Improving partnerships with family members of ICU patients: study protocol for a randomized controlled trial

Daren K Heyland, Judy Davidson, Yoanna Skrobik, Amanda Roze des Ordons, Lauren J Van Scoy, Andrew G Day, Virginia Vandall-Walker, Andrea P Marshall, Daren K Heyland, Judy Davidson, Yoanna Skrobik, Amanda Roze des Ordons, Lauren J Van Scoy, Andrew G Day, Virginia Vandall-Walker, Andrea P Marshall

Abstract

Background: Over the last decade, health care delivery has shifted to partnering with patients and their families to improve health and quality of care, and to lower costs. Partnering with family members (FMs) of critically ill patients who lack capacity is particularly important for improving experiences and outcomes for both patients and FMs. How best to apply such partnering strategies, however, is yet unknown.
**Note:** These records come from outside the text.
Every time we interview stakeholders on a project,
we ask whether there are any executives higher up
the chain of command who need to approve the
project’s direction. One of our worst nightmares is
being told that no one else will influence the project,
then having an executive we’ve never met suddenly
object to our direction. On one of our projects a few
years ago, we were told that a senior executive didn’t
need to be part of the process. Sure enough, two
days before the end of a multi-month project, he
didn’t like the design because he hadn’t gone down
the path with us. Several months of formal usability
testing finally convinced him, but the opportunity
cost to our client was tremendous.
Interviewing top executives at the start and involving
The IMPACT trial will evaluate two interventions that enable partnerships with families of critically ill patients, each in a distinct content area, but similar in that they empower and support FMs.
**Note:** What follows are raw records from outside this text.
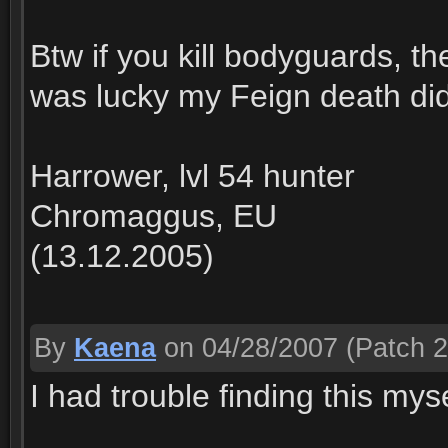
Btw if you kill bodyguards, th
was lucky my Feign death didn'
Harrower, lvl 54 hunter
Chromaggus, EU
(13.12.2005)
By
Kaena
on 04/28/2007
(Patch 2
I had trouble finding this myse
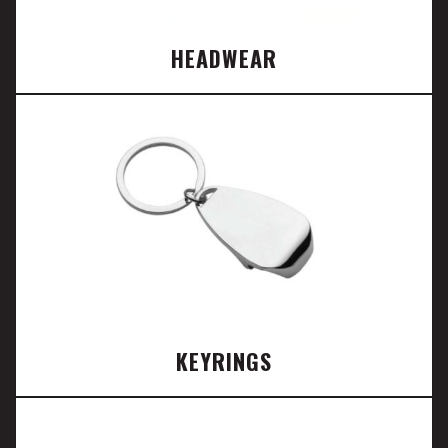
HEADWEAR
KEYRINGS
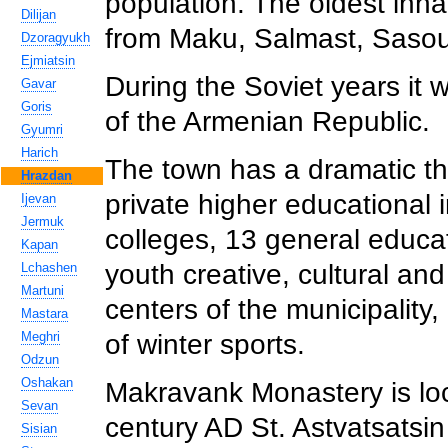
population. The oldest inha
Dilijan
from Maku, Salmast, Saso
Dzoragyukh
Ejmiatsin
During the Soviet years it 
Gavar
Goris
of the Armenian Republic.
Gyumri
Harich
The town has a dramatic the
Hrazdan
private higher educational i
Ijevan
Jermuk
colleges, 13 general educati
Kapan
youth creative, cultural an
Lchashen
Martuni
centers of the municipality,
Mastara
Meghri
of winter sports.
Odzun
Oshakan
Makravank Monastery is loc
Sevan
century AD St. Astvatsatsi
Sisian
Methods: This multi-center, open-label, randomized, phase II clinical trial aims to randomize 150 older, long-stay ICU patients and their families into one of three groups (50 in each group): (1) The OPTimal nutrition by Informing and Capacitating FMs of best practices (OPTICs) group, a multi-faceted intervention to engage and empower FMs to advocate for, and audit, best nutritional practices for their critically ill FMs, (2) A web-based decision-support intervention called the ICU Workbook (The Canadian Researchers at the End of Life Network (CARENET) ICU Workbook; https://www.myicuguide.ca/ . Accessed 3 Feb 2017.) to support families in shared decision-making process regarding goals of medical treatments, and (3) Usual care. The main outcomes for this trial include nutritional adequacy in hospital and hand-grip strength prior to hospital discharge; satisfaction with decision-making; decision conflict; and degree of shared decision-making.
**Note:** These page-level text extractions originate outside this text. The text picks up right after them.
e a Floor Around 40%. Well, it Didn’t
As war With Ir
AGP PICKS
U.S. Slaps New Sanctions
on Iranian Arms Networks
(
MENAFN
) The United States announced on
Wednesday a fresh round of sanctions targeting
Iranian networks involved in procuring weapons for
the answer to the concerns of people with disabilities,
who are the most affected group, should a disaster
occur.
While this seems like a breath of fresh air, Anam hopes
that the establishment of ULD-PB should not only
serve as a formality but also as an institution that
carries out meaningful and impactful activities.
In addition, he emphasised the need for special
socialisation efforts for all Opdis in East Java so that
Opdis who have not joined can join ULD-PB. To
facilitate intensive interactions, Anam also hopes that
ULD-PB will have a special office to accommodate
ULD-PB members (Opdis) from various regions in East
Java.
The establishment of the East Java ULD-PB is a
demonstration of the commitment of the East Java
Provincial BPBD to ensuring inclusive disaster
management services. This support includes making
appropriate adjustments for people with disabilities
Discussion: With the goal of improving the functional recovery of nutritionally high-risk older patients and the quality of care at the end of life for these patients and their FMs in the ICU, we have proposed two novel family capacitation strategies. We hope that the nutrition and decision-support interventions implemented and evaluated in our study will contribute to the evidentiary basis for best family partnered care pathways focused on optimizing the quality of ICU care for patients with life-threatening illness and their families.

Trial registration: Clinical trials.gov, ID: NCT02920086 . Registered on 30 September 2016. Protocol version dated 11 October 2016.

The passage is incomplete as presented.